Since \(u^{(l-1)}(t)\geq 0\), from the last inequality we find

\[ u^{(l-1)}(t) = u^{(l-1)}(t_0) + \int_{t_0}^{t}u^{(l)}(\tau)\,d\tau \geq \int_{t_0}^{t}(\tau-t_0)^{m-l-1}u^{(m-1)}(2^{m-l-1}\tau)\,d\tau \geq \]

\[ \geq \frac{(t-t_0)^{m-l}}{m-l} u^{(m-1)}(2^{m-l-1}t). \]

Hence, after \((l-1)\)-fold integration, the required inequality (9) is obtained. The lemma is proved.

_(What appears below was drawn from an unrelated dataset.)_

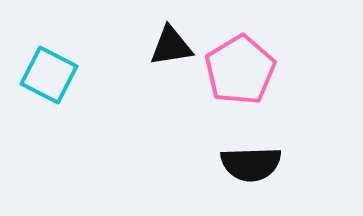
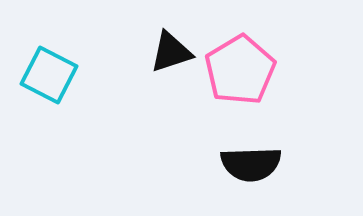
black triangle: moved 6 px down; rotated 9 degrees counterclockwise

* Clearly, equation (1) has singular solutions only in the case when the conditions for uniqueness of the solution of the Cauchy problem are violated.

Lemma 2. If \(u(t)\) is an absolutely continuous, constant-sign function together with its derivatives up to order \((m-1)\) inclusive on the interval \((t_0,\infty)\), and

\[ u^{(m)}(t)u(t)\geqslant 0, \tag{11} \]

then either

\[ u^{(k)}(t)u(t)\geqslant 0\quad (k=0,1,\ldots,m), \tag{12} \]

or there exists a number \(l\) of the same parity as \(m\), \(0\leq l\leq m-2\), such that

\[ u^{(k)}(t)u(t)\geqslant 0\quad (k=0,1,\ldots,l),\quad (-1)^{m+k}u^{(k)}(t)u(t)\geqslant 0 \]

\[ (k=l+1,\ldots,m) \tag{13} \]

and inequality (9) is satisfied.

Proof. Two cases are possible: either \(u^{(m-1)}(t)u(t)\geqslant 0\), or \(u^{(m-1)}(t)u(t)\leqslant 0\). If the first of these holds, then by virtue of (11) it is easy to conclude that (12) holds; while if \(u^{(m-1)}(t)u(t)\leqslant 0\), then by Lemma 1 there exists a number \(l\), \(0\leq l\leq m-2\), of parity opposite to that of \(m-1\), for which (13) is satisfied and

\[ |u(t)|\geq \frac{(t-t_0)^{m-2}}{(m-2)\ldots(m-l-1)} \left|u^{(m-2)}\left(2^{m-l-2}t\right)\right|. \]

Hence, taking into account that

\[ \left|u^{(m-2)}(t)\right|\geq t\left|u^{(m-1)}(2t)\right|, \]

inequality (9) is obtained immediately.

Lemma 3. Let \(u(t)\) be a solution of the differential equation

\[ \frac{d^m u}{dt^m}+f_1(t,u)=0, \tag{14} \]

defined on the interval \((0,t_0)\), and let \(v(t)\) be a nonnegative solution on the same interval of the differential equation

\[ \frac{d^m v}{dt^m}+f_2(t,v)=0. \tag{15} \]

If

\[ (-1)^{m-1}\bigl[f_1(t,x_1)-f_2(t,x_2)\bigr]>0 \quad\text{for }0\leq t\leq t_0,\ x_1\geq x_2\geq 0 \tag{16} \]

and

\[ (-1)^k\bigl[u^{(k)}(t_0)-v^{(k)}(t_0)\bigr]>0 \quad (k=0,1,\ldots,m-1), \tag{17} \]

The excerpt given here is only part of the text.